What needs to be done ▸
The result should consist solely of the line containing "ualization for a type." and the lines that follow it below, each reproduced exactly, the last line included.

Collected data:
- - - -

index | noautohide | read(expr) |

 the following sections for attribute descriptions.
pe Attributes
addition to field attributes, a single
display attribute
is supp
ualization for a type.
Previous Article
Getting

- - - -

Task result ▸
ualization for a type.
Previous Article
Getting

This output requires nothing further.